How to complete this task
Your task is to copy the stretch of lines in the records below that begins with the line containing "Discover a wide" and ends with the line containing "check ports. Shielded", exactly as written, with nothing added.

Collected data entries
======

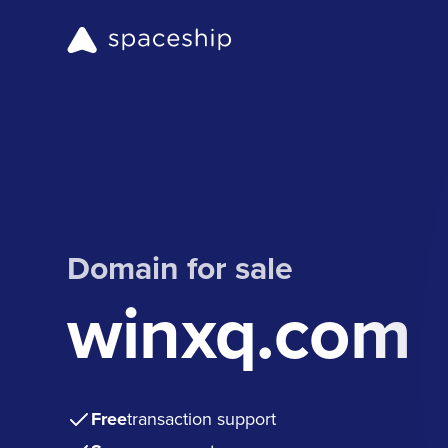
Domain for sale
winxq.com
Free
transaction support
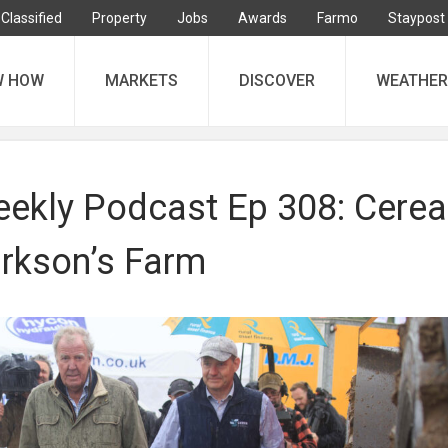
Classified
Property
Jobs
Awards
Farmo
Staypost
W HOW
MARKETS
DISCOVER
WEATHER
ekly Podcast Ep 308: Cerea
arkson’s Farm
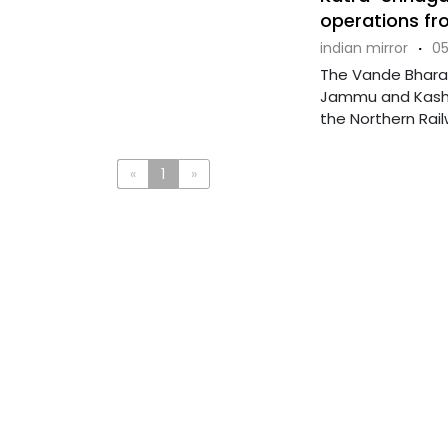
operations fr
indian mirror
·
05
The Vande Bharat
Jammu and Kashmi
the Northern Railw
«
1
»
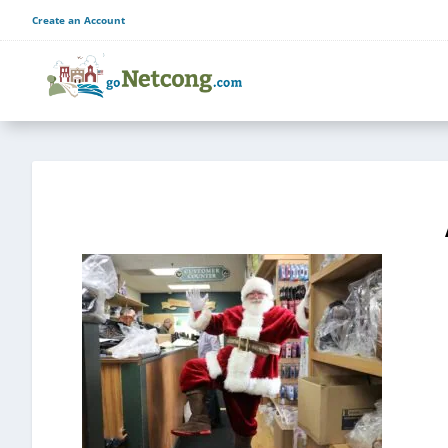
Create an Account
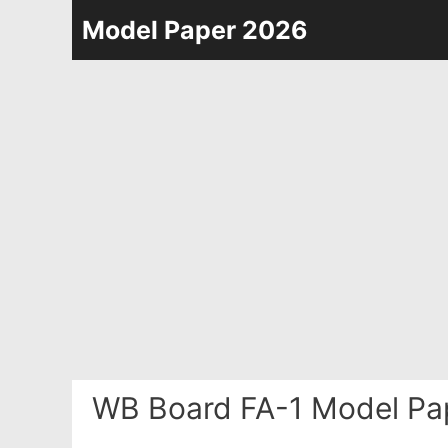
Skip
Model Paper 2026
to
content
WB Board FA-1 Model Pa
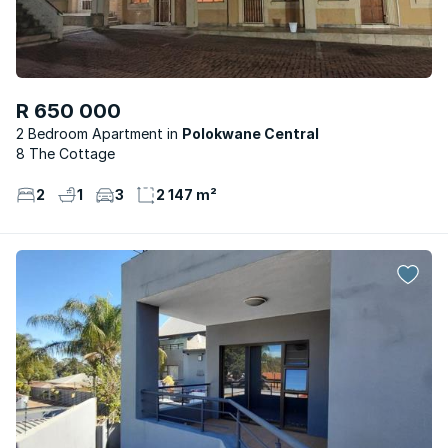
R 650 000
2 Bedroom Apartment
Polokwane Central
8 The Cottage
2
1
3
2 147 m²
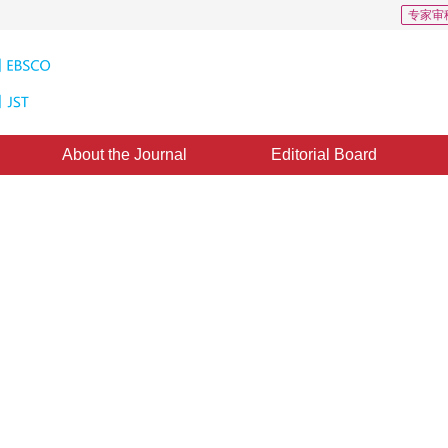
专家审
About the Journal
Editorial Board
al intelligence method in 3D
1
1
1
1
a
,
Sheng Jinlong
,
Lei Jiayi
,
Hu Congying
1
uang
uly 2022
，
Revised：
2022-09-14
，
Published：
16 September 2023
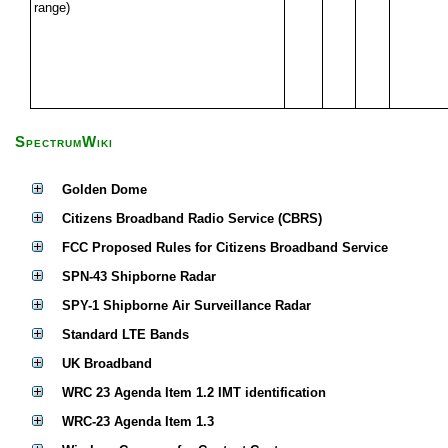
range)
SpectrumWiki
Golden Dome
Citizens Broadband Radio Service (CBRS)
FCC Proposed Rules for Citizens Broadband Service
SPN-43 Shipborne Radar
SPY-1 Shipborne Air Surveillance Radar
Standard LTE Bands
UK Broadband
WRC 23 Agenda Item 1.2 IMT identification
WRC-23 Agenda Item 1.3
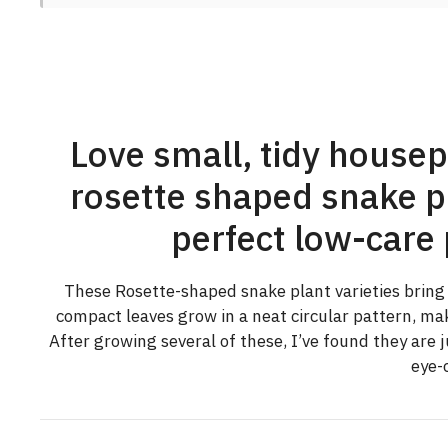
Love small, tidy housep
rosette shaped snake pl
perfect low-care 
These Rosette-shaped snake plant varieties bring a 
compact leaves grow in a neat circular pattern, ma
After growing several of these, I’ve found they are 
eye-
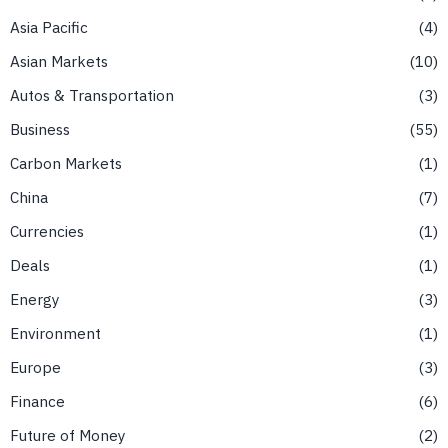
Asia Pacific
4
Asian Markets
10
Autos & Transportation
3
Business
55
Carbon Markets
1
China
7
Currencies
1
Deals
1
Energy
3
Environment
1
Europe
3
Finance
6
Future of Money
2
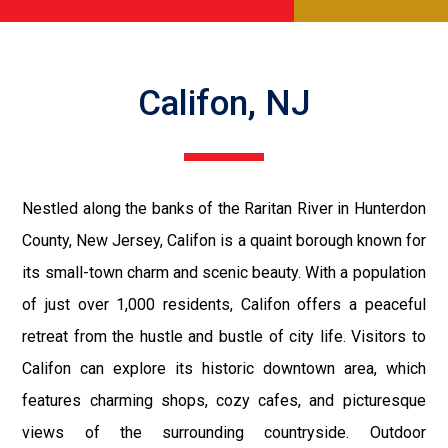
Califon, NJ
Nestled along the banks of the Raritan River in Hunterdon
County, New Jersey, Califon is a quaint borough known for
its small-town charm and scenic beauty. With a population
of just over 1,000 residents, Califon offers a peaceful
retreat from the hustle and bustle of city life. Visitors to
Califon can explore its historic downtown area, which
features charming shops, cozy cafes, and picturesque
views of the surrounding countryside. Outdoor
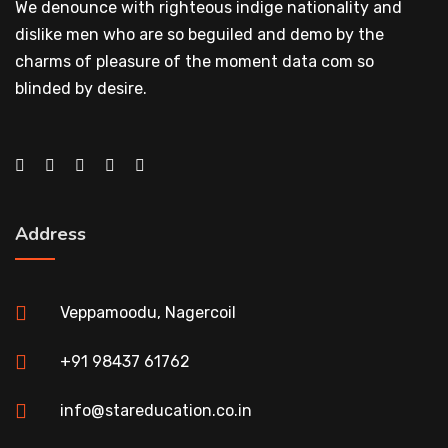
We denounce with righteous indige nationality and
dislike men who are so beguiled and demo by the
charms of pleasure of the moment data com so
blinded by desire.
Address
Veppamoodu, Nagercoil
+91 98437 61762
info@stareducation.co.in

======

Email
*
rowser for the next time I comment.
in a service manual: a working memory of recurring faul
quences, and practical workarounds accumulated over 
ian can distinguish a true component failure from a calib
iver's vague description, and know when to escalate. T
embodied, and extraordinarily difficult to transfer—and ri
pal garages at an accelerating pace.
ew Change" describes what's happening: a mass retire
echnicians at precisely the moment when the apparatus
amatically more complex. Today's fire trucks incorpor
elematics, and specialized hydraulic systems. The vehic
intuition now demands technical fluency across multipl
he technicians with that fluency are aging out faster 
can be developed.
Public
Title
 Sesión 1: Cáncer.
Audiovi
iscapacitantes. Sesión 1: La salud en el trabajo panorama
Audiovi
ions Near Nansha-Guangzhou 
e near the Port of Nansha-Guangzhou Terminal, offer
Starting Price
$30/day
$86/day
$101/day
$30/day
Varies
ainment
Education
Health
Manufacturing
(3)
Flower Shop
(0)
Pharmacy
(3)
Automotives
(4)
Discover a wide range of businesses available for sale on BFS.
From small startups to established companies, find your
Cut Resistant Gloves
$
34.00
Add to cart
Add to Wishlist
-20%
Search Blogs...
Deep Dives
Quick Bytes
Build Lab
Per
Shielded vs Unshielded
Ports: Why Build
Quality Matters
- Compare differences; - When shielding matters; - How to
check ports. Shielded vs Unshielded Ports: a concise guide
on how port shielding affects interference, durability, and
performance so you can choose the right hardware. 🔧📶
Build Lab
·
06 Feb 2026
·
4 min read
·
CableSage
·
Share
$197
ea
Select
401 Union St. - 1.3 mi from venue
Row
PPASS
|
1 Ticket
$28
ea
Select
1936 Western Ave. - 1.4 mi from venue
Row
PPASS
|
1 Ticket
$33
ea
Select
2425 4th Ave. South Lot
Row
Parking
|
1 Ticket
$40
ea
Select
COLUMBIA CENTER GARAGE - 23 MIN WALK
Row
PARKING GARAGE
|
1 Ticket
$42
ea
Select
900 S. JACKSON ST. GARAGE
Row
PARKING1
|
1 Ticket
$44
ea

======

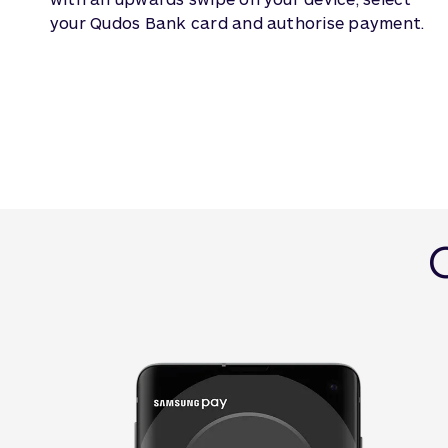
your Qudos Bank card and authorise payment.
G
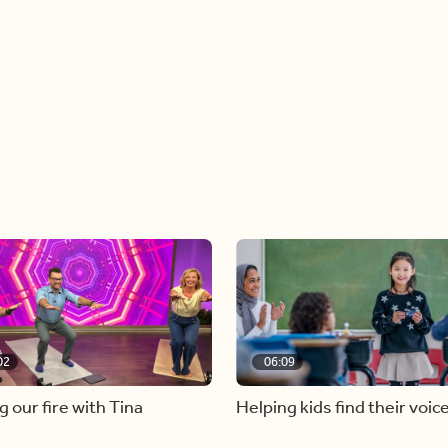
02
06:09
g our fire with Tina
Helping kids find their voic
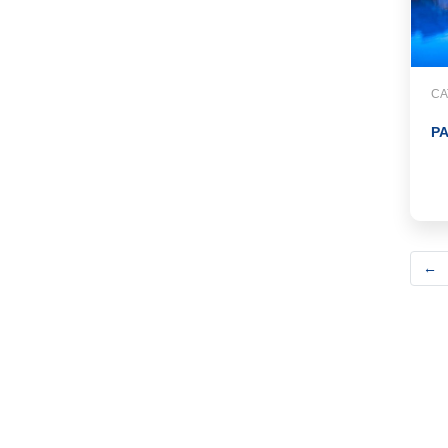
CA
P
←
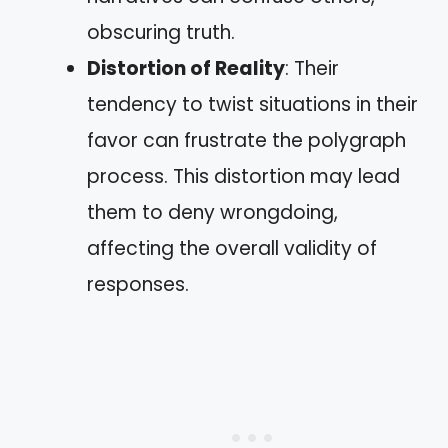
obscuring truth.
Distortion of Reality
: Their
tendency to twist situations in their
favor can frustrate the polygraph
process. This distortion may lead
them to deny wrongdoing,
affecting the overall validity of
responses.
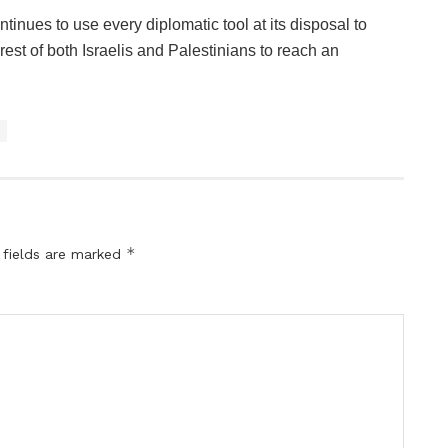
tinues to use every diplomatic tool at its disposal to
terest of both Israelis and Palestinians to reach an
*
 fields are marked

======

Solution
Discover a wide range of businesses available for sale on BFS.
From small startups to established companies, find your
Cut Resistant Gloves
$
34.00
Add to cart
Add to Wishlist
-20%
Search Blogs...
Deep Dives
Quick Bytes
Build Lab
Per
Shielded vs Unshielded
Ports: Why Build
Quality Matters
- Compare differences; - When shielding matters; - How to
check ports. Shielded vs Unshielded Ports: a concise guide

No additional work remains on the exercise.